If you don’t like violence, don’t see Mad Max: Fury Road, but if you are going to see it, see it in the theaters on a big screen. The action is relentless so whenever the action stops, people stop moving and everything is quiet except for dialogue, it creates a piercing experience that could not possibly be recreated if you are distracted at home or can pause and restart the film.
The dialogue and situations are surreal, and it took me some time to get acclimated to this world, which I liked in Serenity and Firefly, but was comparatively easier in Whedon’s world.
Mad Max: Fury Road unfolds in a nuclear (that seems new) post-apocalyptic dystopian world. The titular character gets sucked into a fascist society where men are brainwashed to sacrifice their lives for the state with dreams of an afterlife and many women are used as breeding cows to produce more men and milk. People are chided for their “dependence” on water, and oil and vehicles are glorified. I usually hate endless car chase scenes, but visually Mad Max: Fury Road is like a nightmarish, rock and roll Cirque du Soleil performance set in the desert.
No one can accuse George Miller of being subtle or boring, but his message needs to be clear since apparently it is still needed today: people are not property for you to use as you see fit. Men should not just live to die for you. Women should not live just to be pregnant for you. Babies are not your property. They are not here solely to benefit you against others’ will. That is not life or survival.

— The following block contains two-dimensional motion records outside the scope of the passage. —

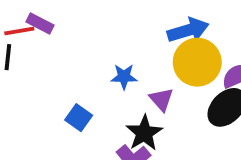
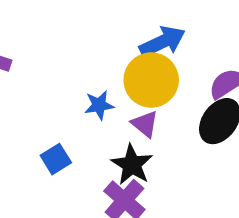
yellow circle: (197, 62) -> (151, 80), moved
blue square: (79, 118) -> (56, 159), turned 32

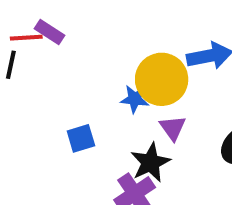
yellow circle: (151, 80) -> (162, 79), moved

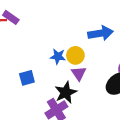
yellow circle: (162, 79) -> (75, 55), moved, size x0.6

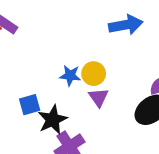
blue arrow: (101, 33) -> (126, 25), moved
black star: (66, 92) -> (53, 120), moved

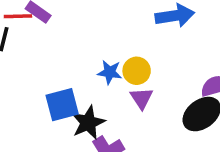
blue square: (30, 105) -> (62, 105), size x1.4

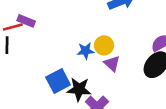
black star: (88, 123) -> (79, 89), turned -30

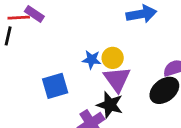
purple triangle: (112, 64) -> (117, 79), size x1.5
black star: (79, 89) -> (110, 105), moved

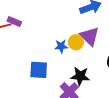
purple triangle: (117, 79) -> (90, 36), moved
blue square: (55, 86) -> (39, 70), turned 30

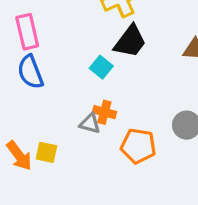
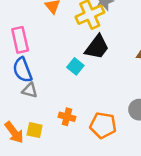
orange cross: (104, 112) -> (67, 117), moved
gray triangle: (90, 123) -> (30, 90), moved

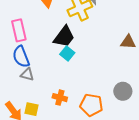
black trapezoid: (97, 47) -> (64, 37), moved

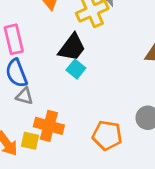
orange cross: (60, 98) -> (49, 126), moved, size x1.5

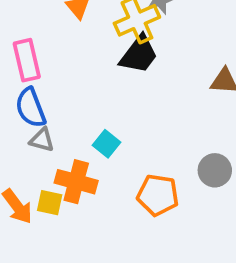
black trapezoid: (72, 47) -> (139, 54), moved
cyan square: (76, 69) -> (107, 144), moved

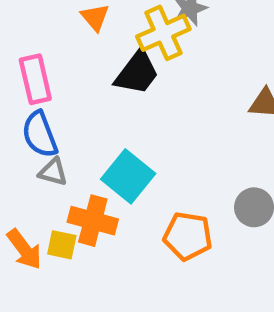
black trapezoid: (139, 54) -> (137, 73), moved
cyan square: (107, 144) -> (128, 176), size x1.6

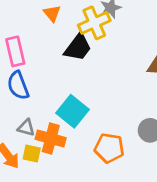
gray triangle: (53, 172) -> (26, 128), moved

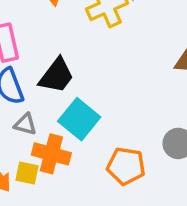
black trapezoid: (78, 47) -> (57, 76), moved
gray triangle: (26, 128) -> (25, 124), moved

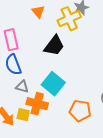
black trapezoid: (57, 76) -> (54, 46), moved

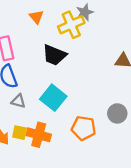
black trapezoid: (54, 46) -> (54, 55), turned 75
orange cross: (37, 104) -> (39, 135), moved

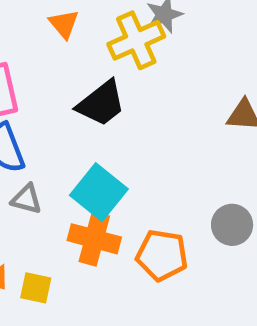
black trapezoid: (54, 55) -> (101, 103), turned -60
yellow square: (20, 133) -> (36, 288), moved
orange cross: (39, 135) -> (94, 239), moved

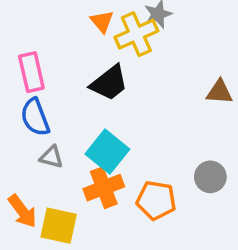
orange triangle: (64, 24) -> (102, 21), moved
orange cross: (94, 239) -> (104, 188), turned -36
yellow square: (36, 288) -> (59, 226), size x1.5

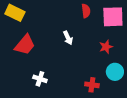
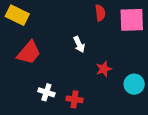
red star: (106, 47) -> (104, 69), moved
red cross: (92, 85) -> (75, 99), moved

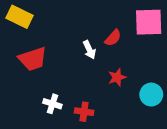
red semicircle: (100, 13) -> (113, 38), moved, turned 49
red trapezoid: (29, 53) -> (33, 59), turned 32

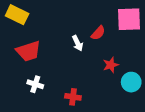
red star: (117, 77) -> (111, 65), moved
white cross: (52, 104) -> (35, 84), moved

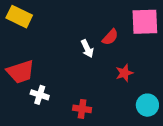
red trapezoid: (28, 51) -> (21, 72), moved
cyan circle: (131, 82) -> (147, 105), moved

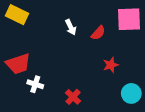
white arrow: (87, 49) -> (71, 27), moved
red cross: (82, 109) -> (73, 97), turned 35

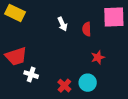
red semicircle: (98, 33) -> (87, 29), turned 136
cyan circle: (131, 93) -> (88, 83), moved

George Miller has managed to do what Charlize Theron has failed to do in previous movies such as Æon Flux and Hancock: make her a successful action hero. Despite the title, her character dominates the plot, which is virtually unheard of considering that usually titular characters do that. The ending is completely surprising given the narrative’s momentum during the first two thirds of the film, but seems to suggest something brave about confronting past traumas and healing the world. Mad Max is still insane, but also a relic of civilization: a true man with noble priorities such as sacrifice and strength in the service of others who need him. Miller’s dystopian world provides us with an encouraging model of a society where men and women decide to work with each other. Mad Max passes the Rorschach test and answers the rhetorical question of what to expect if you see a naked woman in the middle the street: if you see a scantily clad woman in the desert, you should want to drink water and not think of rape.